Vent fort de Jon Fosse, traduction de Marianne Ségol, mise en scène de Gabriel Dufay
Vent fort de Jon Fosse, traduction de Marianne Ségol, mise en scène de Gabriel Dufay
«Je dirais, écrit Jon Fosse, que cette pièce est un rêve que j’ai mis sur le papier, avec une dimension cauchemardesque, avec les forces cachées qui nous habitent. » On ne peut mieux dire… En face de nous, tout le concret du théâtre : un homme avec un léger accent étranger (Thomas Landbo), s’interroge sur le temps : le présent existe-t-il vraiment ? Comme dirait Horace, au-delà de son fameuxCarpe diem, « Dum loquimur, fugerit invada aetas. » ( Pendant que nous parlons, le temps dévorant aura fui.)
*Pas de présent stable mais un instant déjà passé et en attente d’un futur qui l’efface. Ce n’est pas de la métaphysique abstraite, comme le fait observer le metteur en scène, mais le concret de la vie. Maintenant : un homme inquiet découvre qu’il ne tient rien «main tenant». Merci à la traductrice, Marianne Ségol de s’emparer de l’étymologie et du jeu de mots pour donner du jeu et du temps – mais lequel? -à l’acteur.
Cet homme donc, rentre chez lui et y trouve sa femme (Alessandra Domenici) avec un autre (Kadir Ersoy) bien -et bons- vivants tous les deux. Mais est-il chez lui ? Son logement le met-il de côté, ou lui appartient-il? Est-on «main-tenant », quand tout vous échappe, sinon cette certitude ridicule, affirmée et répétée, ce que signe le doute: «C’est ma femme, elle m’appartient. » L’autre est arrangeant : pourquoi ne pas rester ensemble, à trois ? Mais dans quel temps et quelle réalité ?
Gabriel Dufay a recours aussi bien à la chorégraphie (les gestes amoureux), qu’à la technologie (vidéo de Vladimir Vatsev). Il suggère la force angoissante du rêve -à supposer que cet adultère en soit un- et le vertige de la grande ville.

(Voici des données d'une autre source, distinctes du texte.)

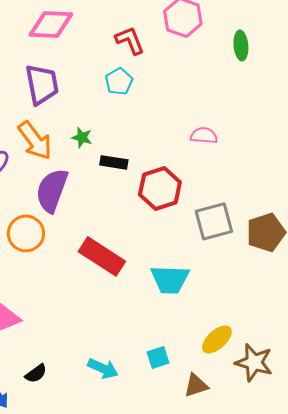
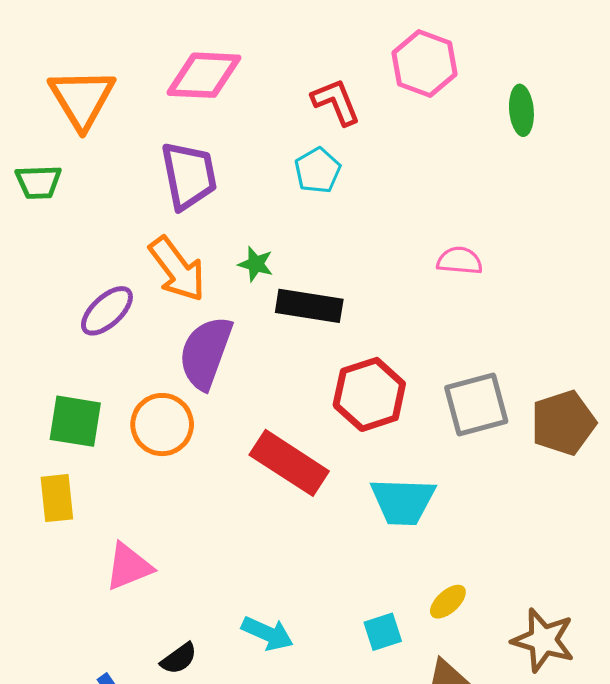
black rectangle: (114, 162) -> (309, 306), size x1.4
red hexagon: (160, 188) -> (369, 394), moved
yellow ellipse: (217, 339) -> (448, 602), moved, size x0.7
cyan arrow: (103, 368) -> (267, 633), moved

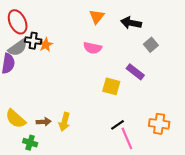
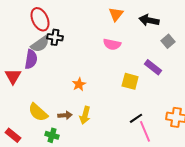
orange star: (46, 45) -> (79, 84), moved

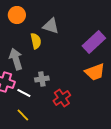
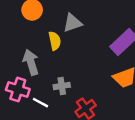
gray triangle: (51, 26) -> (72, 23), turned -36

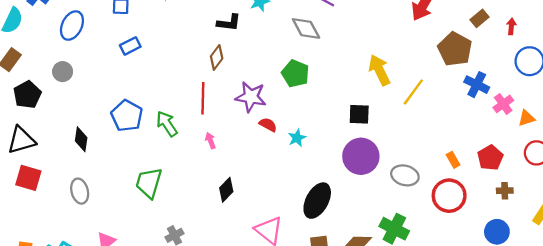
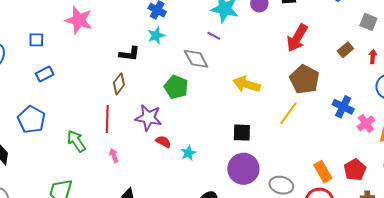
brown pentagon: (455, 49) -> (304, 79), moved
yellow arrow: (379, 70) -> (247, 84), moved, turned -48
green pentagon: (295, 74) -> (176, 87), moved
blue pentagon: (127, 116) -> (31, 120), moved
orange rectangle: (453, 160) -> (323, 172), size x1.5

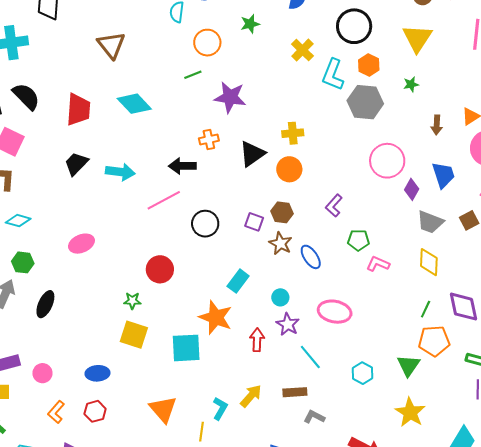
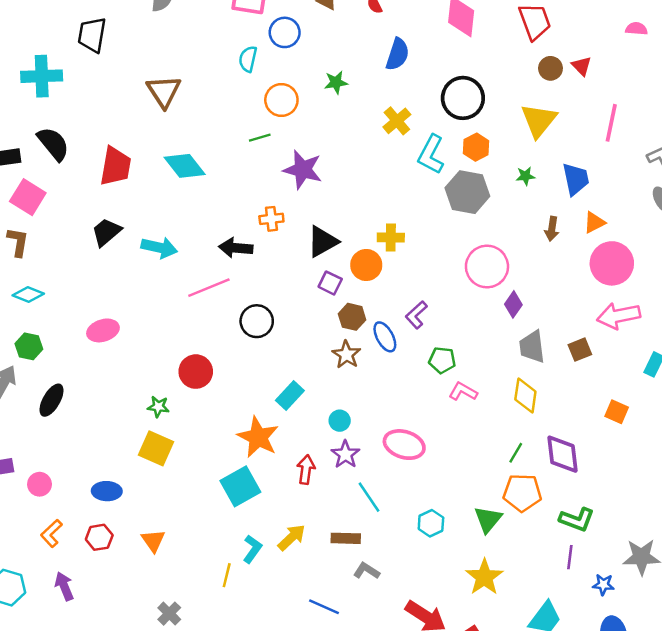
yellow cross: (293, 133) -> (391, 237), moved
blue trapezoid: (443, 175) -> (576, 179), moved
purple square: (254, 222) -> (330, 283), moved
gray trapezoid: (430, 222) -> (532, 347), turned 56
blue ellipse: (311, 257) -> (385, 337), moved
cyan square: (186, 348) -> (240, 486), moved, turned -32
orange triangle: (163, 409) -> (153, 541), moved, size x0.7

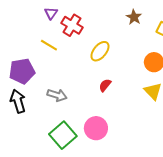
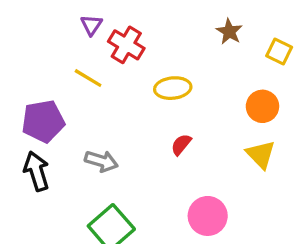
yellow ellipse: (100, 51) -> (173, 88), turned 45
pink circle: (96, 128) -> (208, 216), moved

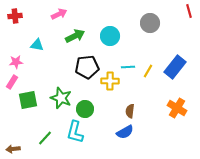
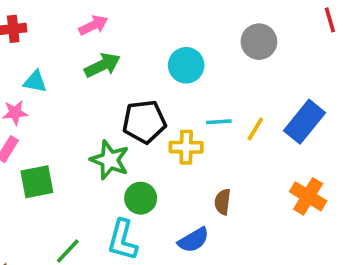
green arrow: (75, 36) -> (102, 65), moved
cyan triangle: (37, 45) -> (35, 82), moved
green star: (61, 98) -> (110, 160), moved
blue semicircle: (125, 132) -> (193, 240), moved

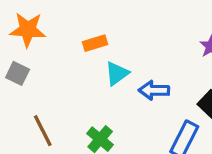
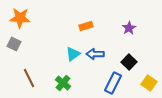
orange rectangle: (95, 43) -> (86, 26), moved
cyan triangle: (117, 73) -> (73, 54), moved

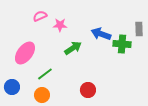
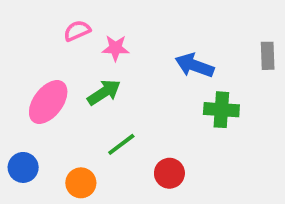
green cross: (122, 44) -> (221, 110), moved
green arrow: (73, 48) -> (104, 92), moved
green line: (45, 74) -> (121, 144), moved

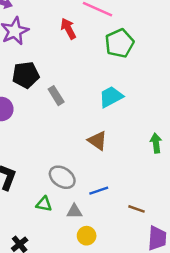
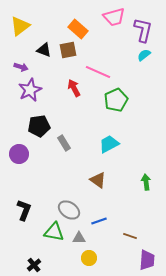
green triangle: (44, 204) -> (54, 232), size x1.5

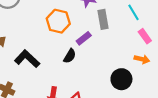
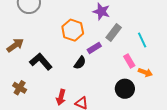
cyan line: (133, 12) -> (142, 40), moved
gray rectangle: (103, 19) -> (114, 33), turned 42
pink rectangle: (145, 36) -> (129, 61), moved

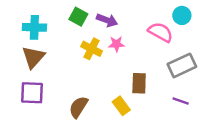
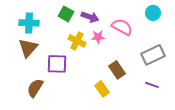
pink semicircle: (160, 32) -> (122, 27), moved
brown rectangle: (139, 83) -> (117, 70), turned -36
purple square: (32, 93) -> (57, 64), moved
brown semicircle: (78, 107) -> (35, 88), moved

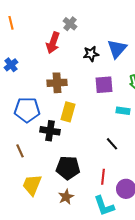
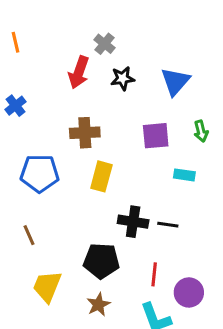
black star: (91, 54) -> (123, 78), moved
black cross: (50, 131) -> (133, 222), moved
black line: (112, 144) -> (168, 225), turned -40

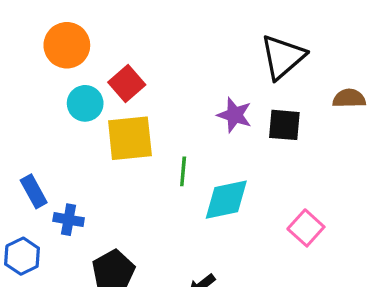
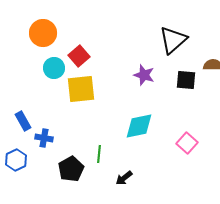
black square: (284, 125) -> (186, 80), moved
green line: (183, 171) -> (99, 154), moved

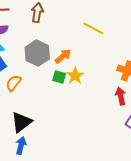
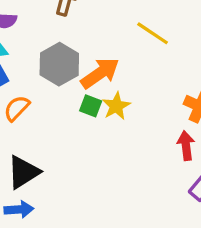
orange arrow: (63, 56) -> (100, 73), size x1.4
blue arrow: (21, 146) -> (19, 209), turned 66

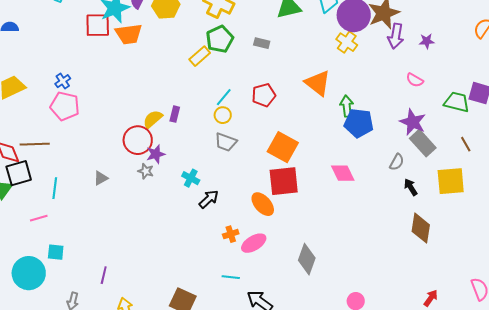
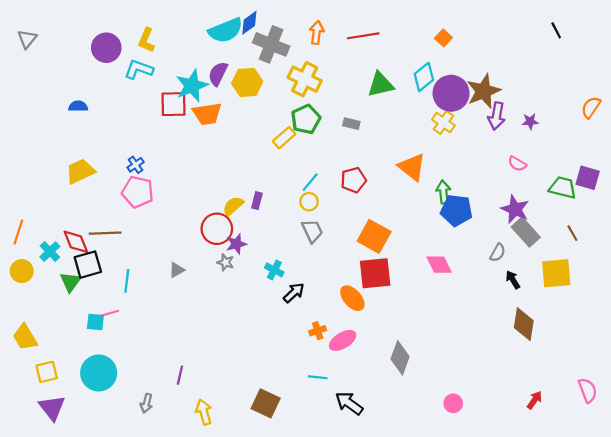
gray trapezoid: (226, 142) -> (312, 231), turned -135
cyan square: (56, 252) -> (95, 322), moved

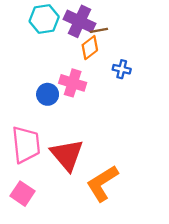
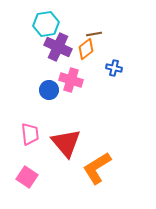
purple cross: (80, 21) -> (58, 47), moved
pink trapezoid: (26, 145) -> (30, 134), size x0.7

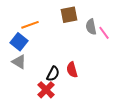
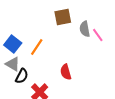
orange line: (30, 25) -> (37, 47), moved, turned -36
black semicircle: (53, 74) -> (22, 76), moved

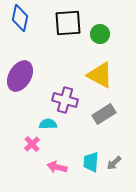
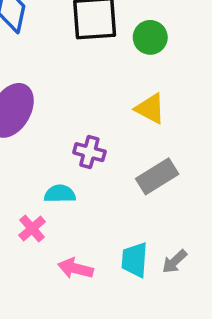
yellow triangle: (100, 75) -> (150, 109), size x0.7
purple cross: (65, 100) -> (89, 152), size x0.7

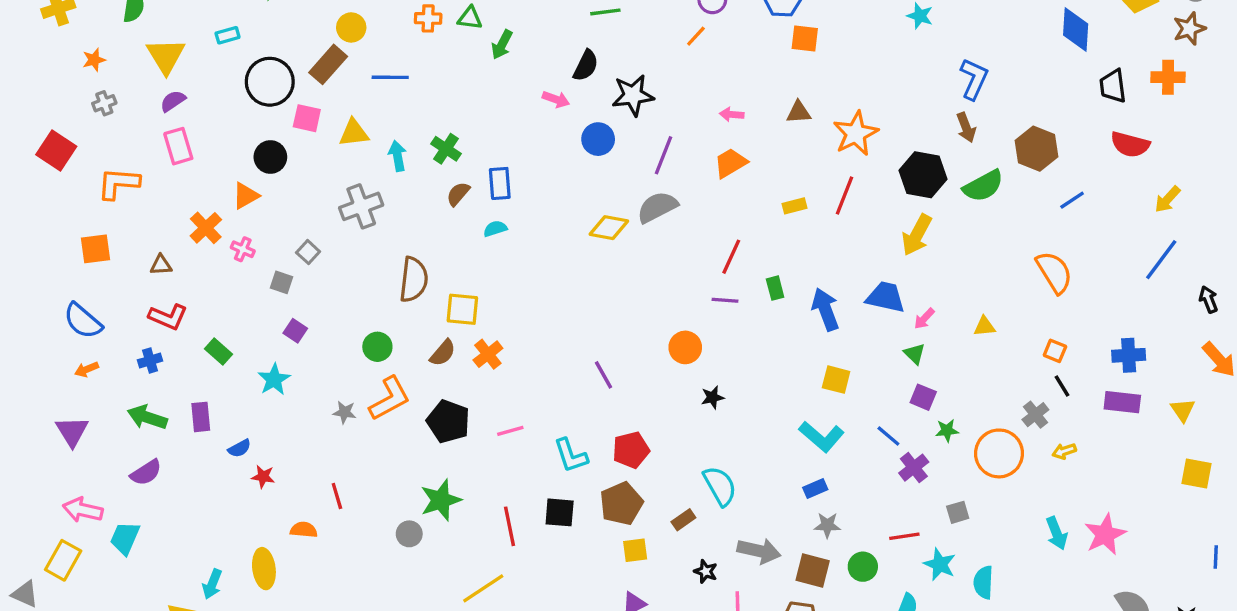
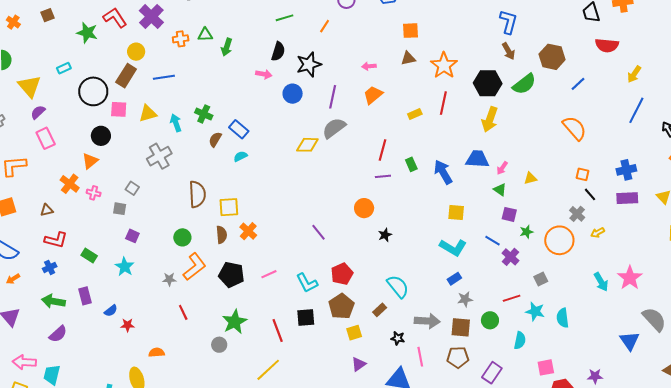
orange line: (696, 36) -> (325, 26), moved
orange square: (805, 39) -> (411, 31), moved
blue rectangle: (500, 183) -> (239, 129), turned -36
yellow triangle: (985, 326) -> (530, 178), moved
brown semicircle: (443, 353) -> (222, 235), turned -36
red line: (337, 496) -> (183, 312), moved

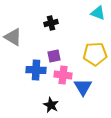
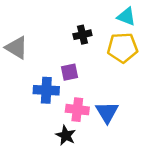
black cross: (51, 23) -> (82, 35), moved
yellow pentagon: (95, 54) -> (123, 48), moved
pink cross: (63, 75) -> (77, 110), moved

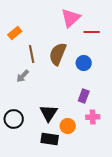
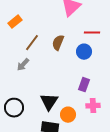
red line: (92, 32) -> (92, 33), moved
brown line: (32, 54) -> (32, 43), turned 48
brown semicircle: (58, 54) -> (58, 43), size x0.7

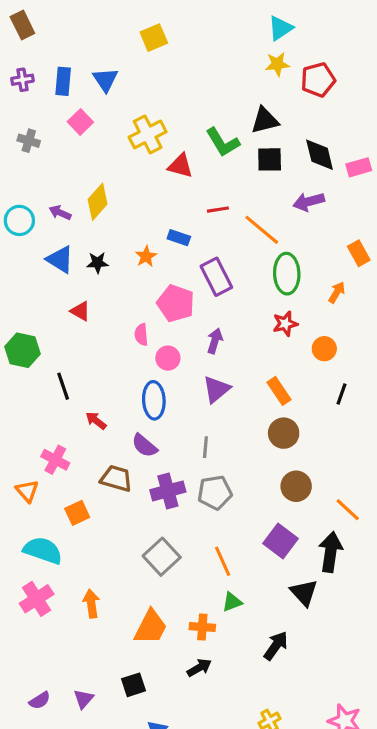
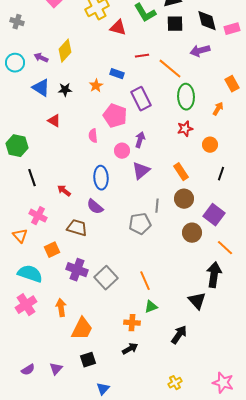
gray cross: (29, 141) -> (17, 22), moved
pink circle: (168, 358) -> (122, 151), moved
black line: (63, 386) -> (32, 178), moved
gray line: (205, 447) -> (157, 206), moved
purple cross: (168, 491) -> (77, 270), moved, turned 35
gray pentagon: (215, 493) -> (140, 224), moved
purple square: (280, 541) -> (214, 215), moved
orange trapezoid: (151, 627) -> (82, 329), moved

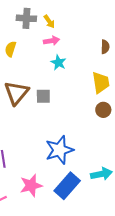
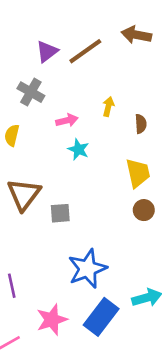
gray cross: (26, 18) -> (31, 92), turned 30
yellow arrow: (49, 21) -> (108, 107), moved, turned -128
gray square: (43, 96) -> (60, 213), moved

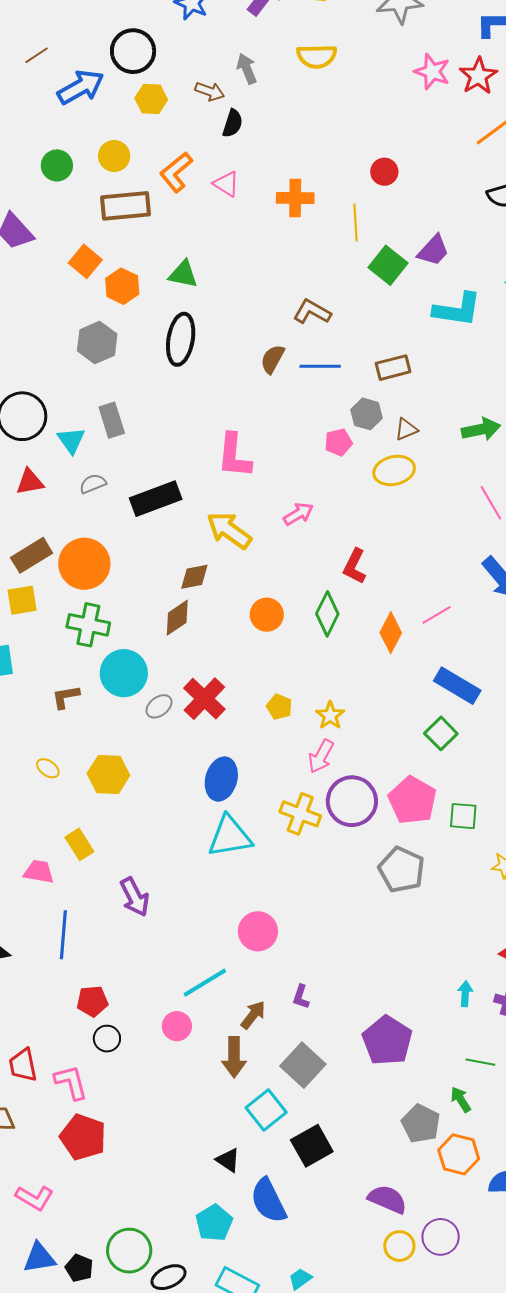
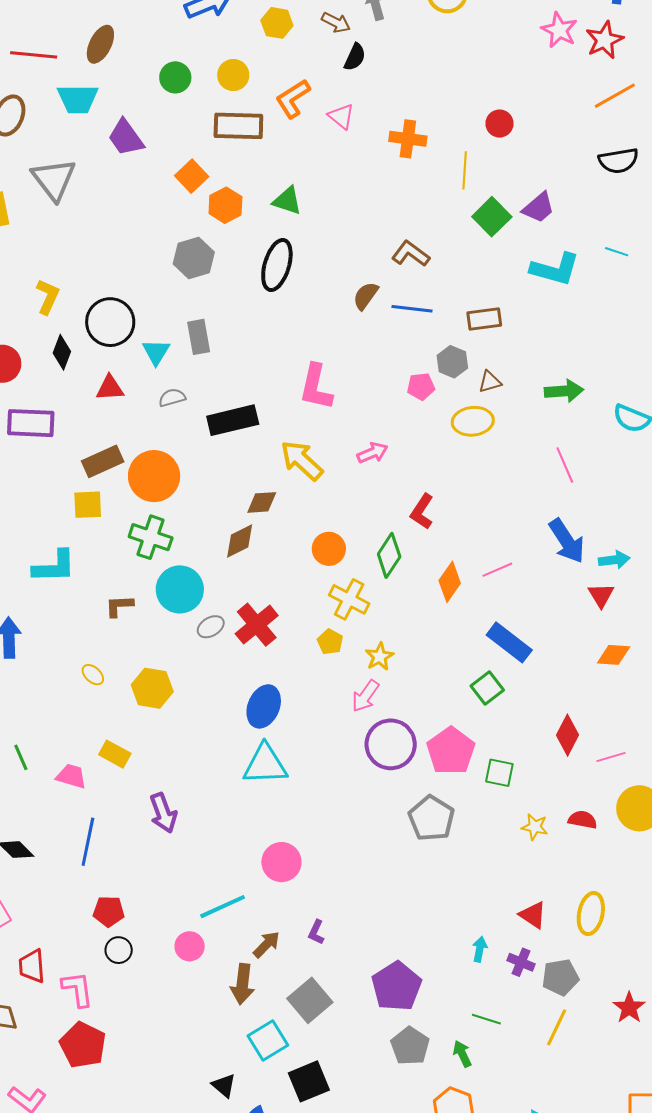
yellow cross: (300, 814) -> (349, 599), moved
yellow rectangle: (79, 844) -> (115, 754), turned -36
gray pentagon: (421, 1124) -> (410, 1046), moved

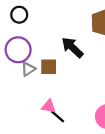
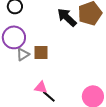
black arrow: (72, 48) -> (67, 17), moved

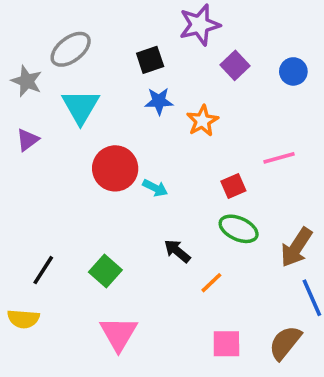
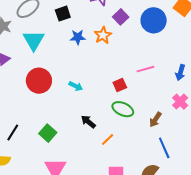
black square: (150, 60) -> (63, 14), moved
blue circle: (293, 71) -> (154, 20), size x1.6
orange star: (202, 121) -> (103, 35), moved
red circle: (115, 168) -> (39, 81), moved
brown arrow: (296, 247) -> (155, 120), size x0.7

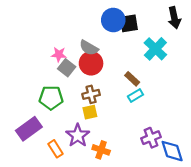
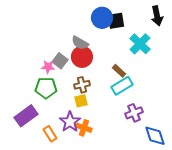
pink star: (59, 54) -> (48, 67), moved
cyan rectangle: (135, 95) -> (122, 86), size x1.5
purple cross: (151, 138) -> (134, 113), moved
orange cross: (101, 150) -> (84, 128), moved

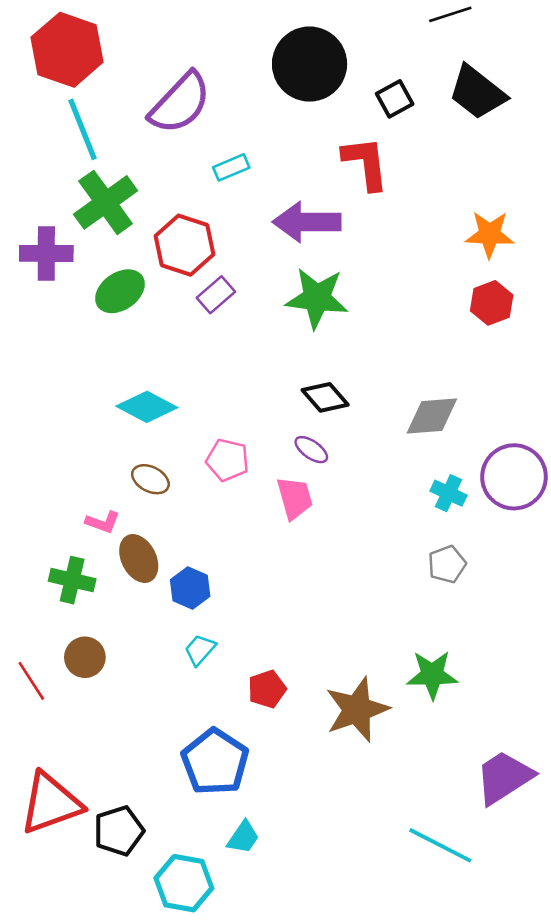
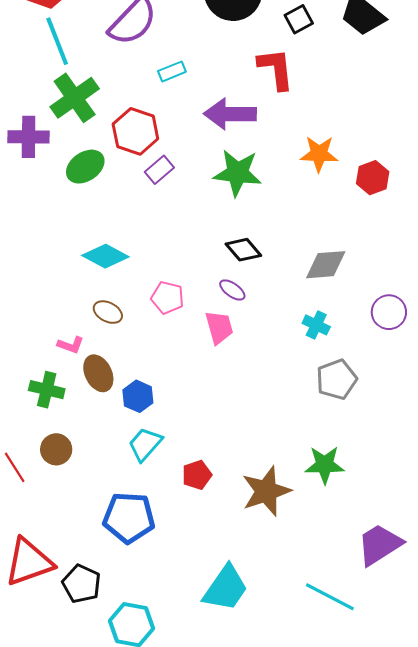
orange star: (490, 234) -> (319, 154), moved
purple circle: (514, 477) -> (389, 312), size x0.7
cyan cross: (449, 493) -> (316, 325), moved
gray pentagon: (447, 564) -> (337, 379), size x1.4
cyan trapezoid: (200, 650) -> (145, 444), size x1.4
blue pentagon: (215, 762) -> (129, 518), moved, turned -30
black pentagon: (119, 831) -> (81, 584), turned -30
cyan trapezoid: (243, 837) -> (226, 588), moved, size x1.8

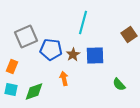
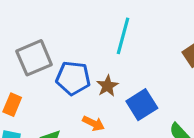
blue square: (95, 56) -> (142, 105), moved, turned -30
orange arrow: (64, 78) -> (93, 123), turned 128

Au quatorzième étage, quelle tentation de fuir le vide en se laissant aspirer par ce vertige!
La scénographie de Margaux Nessi est ce qu’elle doit être : un rectangle vide, répondant à un écran noir en fond de scène et qui se peuple d’images mobiles grises. L’écran lui-même répondant à l’«œil du vent », la grande baie vitrée des immeubles modernes donnant sur un ciel tourmenté ou l’abîme d’une cour. L’actrice et chanteuse Founémoussou Sissoko apporte une présence physique fugace. Cela fait respirer le plateau et hausse ce qui pourrait être une histoire intime, à la hauteur du mythe.
C’est la beauté de cette pièce (2021) qui marque le retour de ce prix Nobel (2023) à l’écriture théâtrale, et qui, selon Gabriel Dufay, fait trembler l’existence même, dans sa simplicité. Un beau travail, vivant, vital, particulièrement à sa place dans la belle salle de l’Echangeur, à Bagnolet (Seine-Saint-Denis). Et, sur un grand plateau bien équipé techniquement et adapté aux mises en scènes d’aujourd’hui. L’accueil du public est généreux et il y a une proximité des transports… Ce théâtre est pourtant dangereusement menacé de fermeture à cause d’une baisse drastique de ses subventions.
Le budget du spectacle, plutôt frugal, est employé au mieux mais a été difficile à boucler. Gabriel Dufay a dû personnellement le compléter, comme si le travail de l’art et de la pensée était inutile, superflu, comme si c’était un luxe qui ne rapportait pas… Evacuer l’art de la vie et de la responsabilité sociale : une question inquiétante à poser avec force aux femmes et hommes politiques, locaux et nationaux.
Christine Friedel
Jusqu’au 17 octobre, Théâtre de l’Echangeur, 59 avenue du Général de Gaulle, Bagnolet (Seine-Saint-Denis). T. : 01 43 62 71 20.
Au T2G, à Gennevilliers, jusqu’au 13 octobre, Et Jamais nous ne serons séparés de Jon Fosse, mise en scène de Daniel Jeanneteau (voir Le Théâtre du Blog).
*Ecrire, c’est écouter, entretiens avec Jon Fosse de Gabriel Dufay (L’Arche éditeur, 2023).